The challenge of gig-work regulation has plenty to do with its rapid expansion (with at least 10% of U.S. workers counting it as their main income source) over the past five years. There’s also the sheer fact that rules differ by state and by country with various interests (and loads of platforms) hoping to cash in on the labor-rule ambiguity.
It’s clear, though, that gig-worker organization (and collective bargaining, strikes, and so on) aren’t the golden ticket (to higher pay, benefits, and more) that unions would promise (because taking on employee status generally translates into losing flexibility and making other tradeoffs).

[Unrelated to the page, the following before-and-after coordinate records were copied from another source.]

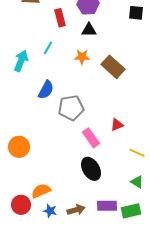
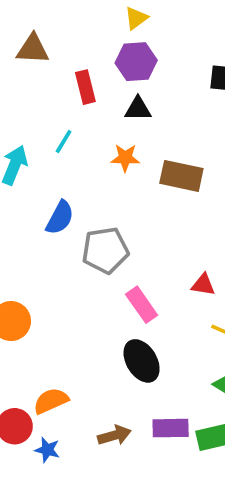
brown rectangle: (113, 67) -> (181, 176), turned -30
red triangle: (117, 125) -> (203, 285), moved, turned 32
blue star: (50, 211) -> (47, 450), moved

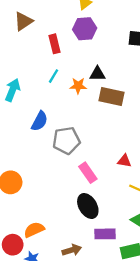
brown triangle: (33, 49) -> (23, 21), turned -36
black triangle: (138, 109) -> (97, 74), moved
cyan line: (64, 141) -> (53, 76), moved
purple rectangle: (171, 428) -> (105, 234), moved

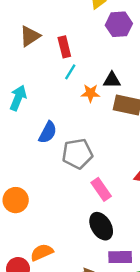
brown triangle: (23, 21) -> (30, 36), moved
purple hexagon: (85, 29) -> (119, 24), moved
cyan line: (53, 76) -> (70, 72), moved

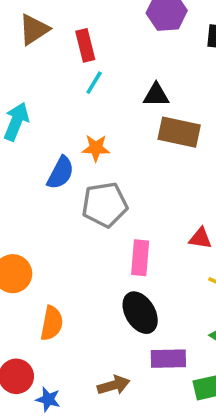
orange star: (90, 93) -> (96, 148), moved
pink rectangle: (101, 189) -> (140, 258), turned 40
orange semicircle: (42, 252) -> (52, 323), moved, turned 125

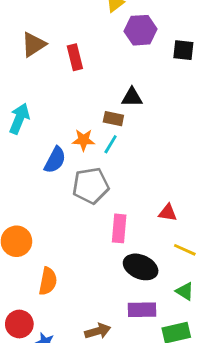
cyan line: (94, 83) -> (111, 144), moved
brown rectangle: (179, 132) -> (113, 119), moved, size x0.6
black ellipse: (140, 313) -> (141, 267), moved, turned -36

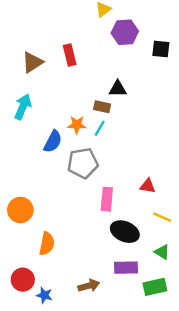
brown triangle: (34, 44) -> (32, 62), moved

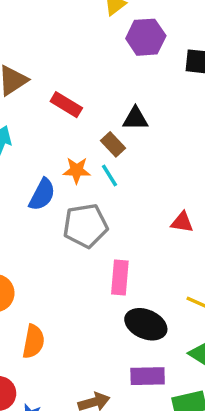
red rectangle: (70, 55) -> (66, 105), moved, turned -45
brown rectangle: (102, 107) -> (113, 144), turned 35
cyan line: (100, 128) -> (110, 176), turned -63
red triangle: (148, 186) -> (182, 222), moved

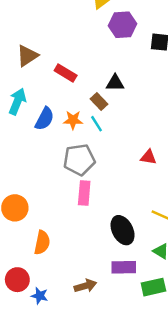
blue semicircle: (42, 195) -> (45, 119), moved
pink rectangle: (120, 278) -> (84, 193), moved
black ellipse: (146, 324) -> (123, 230), turned 40

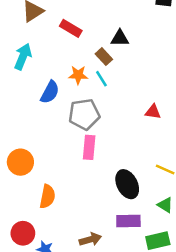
blue semicircle: (45, 119) -> (50, 92), moved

Still, unions will attempt to game this issue to increase their head counts (and dues-collecting revenue), all while states attempt to gain clarity on gig-worker classification.
In Washington state, for example, both the Senate (paywall) and House recently passed a bill (which must be reconciled before heading to Governor Jay Inslee) that grants some benefits to gig drivers (such as paid sick leave and agreements on pay rate) but doesn’t push them into full-blown employee status. Interestingly, the legislation boasts the support of not only Uber and Lyft but also the Teamsters-associated Drivers Union, yet at what cost? Some drivers insist that the protections don’t go far enough, and if these bills pass, the fight to gain employee classification would halt, barring federal intervention.